- Born: November 6, 1875
- Died: November 29, 1935 (aged 60)
- Genres: Opera
- Instrument: Singer soprano
- Years active: c. 1895 – c. 1920

= Camilla Pasini =

Italian operatic soprano

Camilla Pasini (6 November 1875 – 29 November 1935) was an Italian operatic soprano. Her sister Lina Pasini-Vitale was a well known Wagnerian soprano and her other sister, Enrica Pasini, had a short career as an operatic mezzo-soprano. Pasini studied at the Accademia Nazionale di Santa Cecilia in Rome and made her professional opera debut in that city at the Teatro Quirino as Inez in Meyerbeer's L'Africaine. She most notably originated the role of Musetta in the original 1896 production of Puccini's La bohème at the Teatro Regio in Turin. She also sang that role at numerous other theaters including La Scala, the Teatro Costanzi in Rome, and in Brescia, Genoa, Trieste, and Asti among others. In 1904, Pasini traveled to South America where she performed on tour in many countries and cities. In 1905, Pasini married a lawyer with the surname of Muzi and promptly gave up her career for the next six years. She returned to the stage in 1911 in the premiere of the opera La Vigilia di Notte by Teofilo De Angelis at the Teatro Costanzi. She retired from the operatic stage somewhere around 1920.

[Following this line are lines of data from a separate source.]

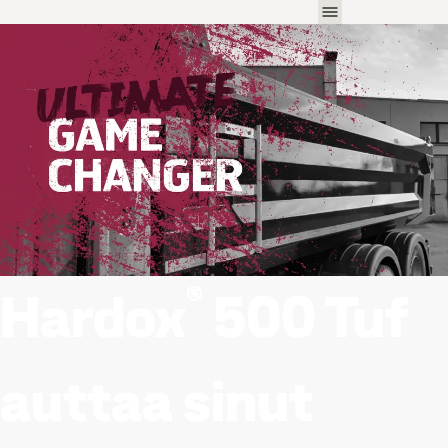
®
Hardox
500 Tuf
auttaa sinut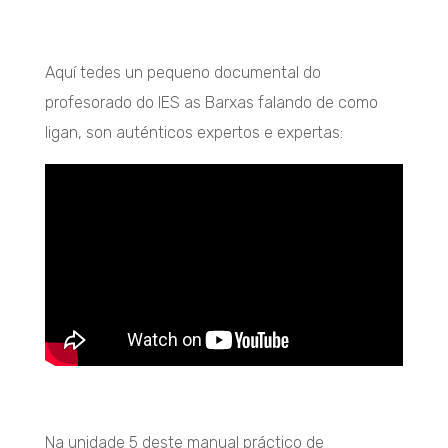
Aquí tedes un pequeno documental do
profesorado do IES as Barxas falando de como
ligan, son auténticos expertos e expertas:
Na unidade 5 deste manual práctico de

Pasini spent almost her entire career in Italy. She performed in most of Italy's major opera houses including the Teatro Rossetti in Trieste, at the Teatro Massimo in Palermo, and at the Teatro Comunale Fiume in Padua, Cremona, Milan and Rome.

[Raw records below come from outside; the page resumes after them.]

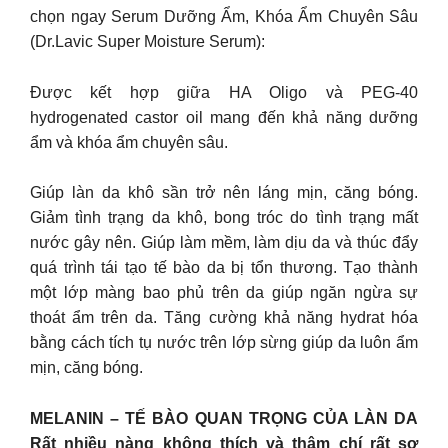
chọn ngay Serum Dưỡng Ẩm, Khóa Ẩm Chuyên Sâu
(Dr.Lavic Super Moisture Serum):
Được kết hợp giữa HA Oligo và PEG-40
hydrogenated castor oil mang đến khả năng dưỡng
ẩm và khóa ẩm chuyên sâu.
Giúp làn da khô sần trở nên láng mịn, căng bóng.
Giảm tình trạng da khô, bong tróc do tình trạng mất
nước gây nên. Giúp làm mềm, làm dịu da và thúc đẩy
quá trình tái tạo tế bào da bị tổn thương. Tạo thành
một lớp màng bao phủ trên da giúp ngăn ngừa sự
thoát ẩm trên da. Tăng cường khả năng hydrat hóa
bằng cách tích tụ nước trên lớp sừng giúp da luôn ẩm
mịn, căng bóng.
MELANIN – TẾ BÀO QUAN TRỌNG CỦA LÀN DA
Rất nhiều nàng không thích và thậm chí rất sợ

Among the many roles she portrayed are Violetta in Verdi's La traviata, Desdemona in Verdi's Otello, Norina in Donizetti's Don Pasquale, the title role in Puccini's Tosca, Margherita in Boito's Mefistofele, the title role in Umberto Giordano's Fedora, the title role in Alfredo Catalani's La Wally, the title role in Catalani's Loreley, Suzel in Pietro Mascagni's L'amico Fritz, Elsa in Wagner's Lohengrin, and the title role in Jules Massenet's Grisélidis.